Last May, after devastating rail crashes made more damaging by a particular kind of crude oil being carried, the U.S. Department of Transportation issued an emergency order.

It said if more than a million gallons of that crude was moving on the rails, local emergency crews had to be notified.

California's legislature tried to make that kind of notice permanent - not just for oil but also for 25 of the most toxic substances traveling the rails.

But there may be a hitch in California's new law.

"Yesterday was a good example of a derailment of  a toxic substance, except it didn't leak and there was no immediate  threat. But imagine that same rail car going through the Feather River Canyon and polluting the water source for millions of people in California," Kelly Huston,  Deputy Director of the California Office of Emergency Services said.

Monday's derailment in Antelope of Union Pacific rail cars carrying poisonous toluene is just one reason why the state Office of Emergency Services has to play the 'what if' game every day.

A new state law in effect as of January 1 is supposed to reduce the worry of some of those what-ifs, especially when it comes to the growing number of rail cars shuttling through the Sacramento region, loaded with the kind of highly flammable Bakken crude oil that's exploded in other train derailments.

"Accidents happen, but our job as a society is to make sure accidents don't become tragedies," Assemblyman Mike Gatto said.

The Glendale area democrat co-sponsored AB 380, the new law requiring rail companies to notify emergency responders  of what threats could be riding the rails in their area.

"What's unique about this legislation is that we're working with the railroads to try to provide more real-time information...sort of like an Amtrak schedule," Huston said.

Right now, those details come to emergency crews after the fact, not in advance when they could prepare.
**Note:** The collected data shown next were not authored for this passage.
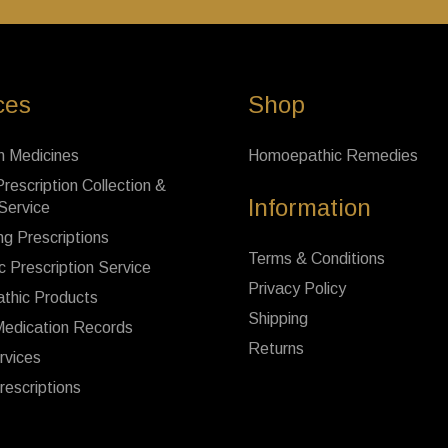
ces
Shop
n Medicines
Homoepathic Remedies
rescription Collection &
Information
 Service
ng Prescriptions
Terms & Conditions
c Prescription Service
Privacy Policy
thic Products
Shipping
Medication Records
Returns
rvices
rescriptions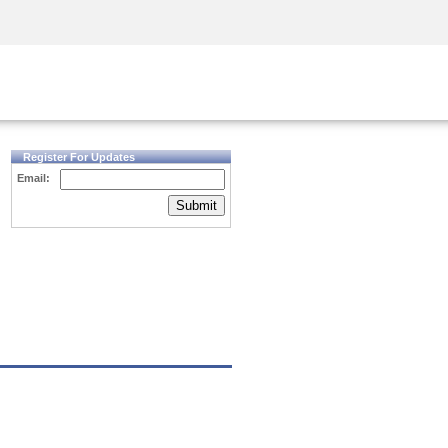
Security Awareness
CISO Training
Secure Academy
Register For Updates
Email:
Submit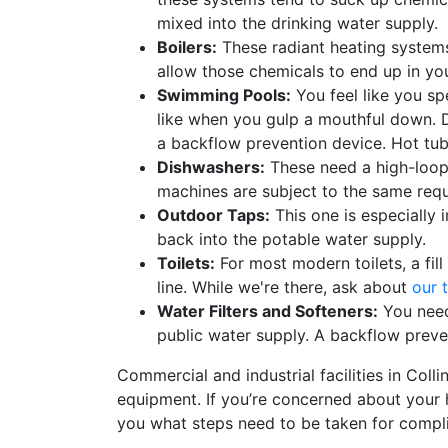
mixed into the drinking water supply.
Boilers:
These
radiant heating system
allow those chemicals to end up in yo
Swimming Pools:
You feel like you sp
like when you gulp a mouthful down. D
a backflow prevention device. Hot tubs
Dishwashers:
These need a high-loop 
machines are subject to the same req
Outdoor Taps:
This one is especially 
back into the potable water supply.
Toilets:
For most modern toilets, a fil
line. While we're there, ask about
our t
Water Filters and Softeners:
You need
public water supply. A backflow preven
Commercial and industrial facilities in Coll
equipment. If you’re concerned about your ho
you what steps need to be taken for compl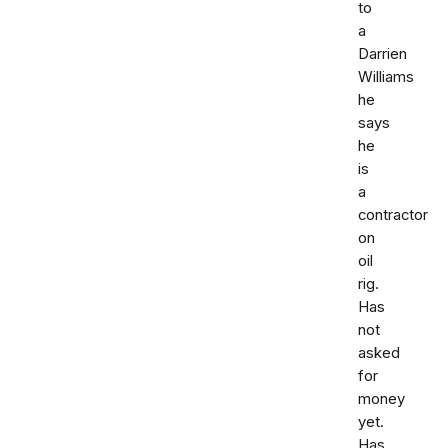
to
a
Darrien
Williams
he
says
he
is
a
contractor
on
oil
rig.
Has
not
asked
for
money
yet.
Has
The other unfortunately unique thing about this law is that rail carriers can still argue they don't have to follow it, even though implementation is supposed to be complete by January 31.
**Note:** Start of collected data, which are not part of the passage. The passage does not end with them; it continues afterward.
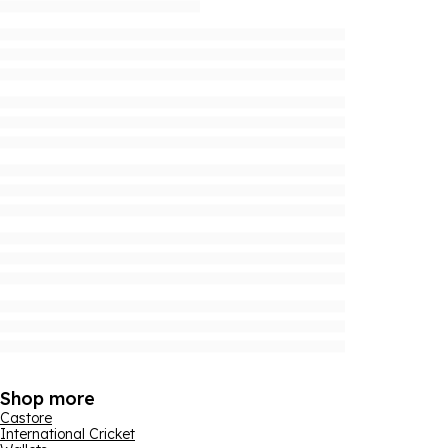
Shop more
Castore
International Cricket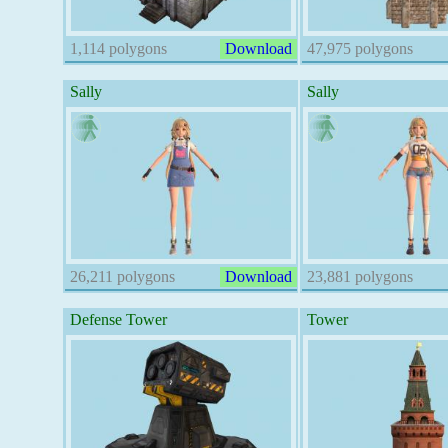
1,114 polygons
Download
47,975 polygons
Sally
Sally
26,211 polygons
Download
23,881 polygons
Defense Tower
Tower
"It is a delicate balance because the  railroads are federally regulated which means  federal laws pre-empt state laws in most cases," Huston said.
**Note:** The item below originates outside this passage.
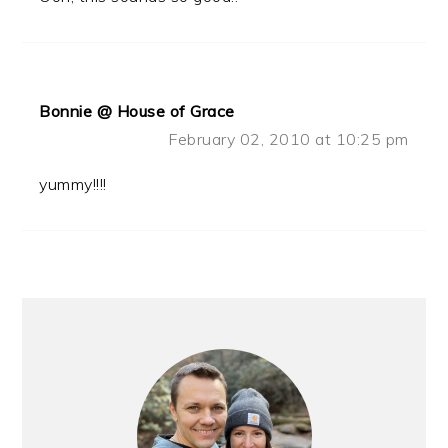
Bonnie @ House of Grace
February 02, 2010 at 10:25 pm
yummy!!!!
PRIMARY
SIDEBAR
So even though California's done all it can, it remains to be seen if rail companies will cooperate with a law that could save lives.

Under the continuing federal emergency order, Cal OES gets the shipment information from rail carriers.

Huston would like to create a system that first responders can log in to themselves and get the information real-time.

The effort would not compromise a oil producer's proprietary information, they said.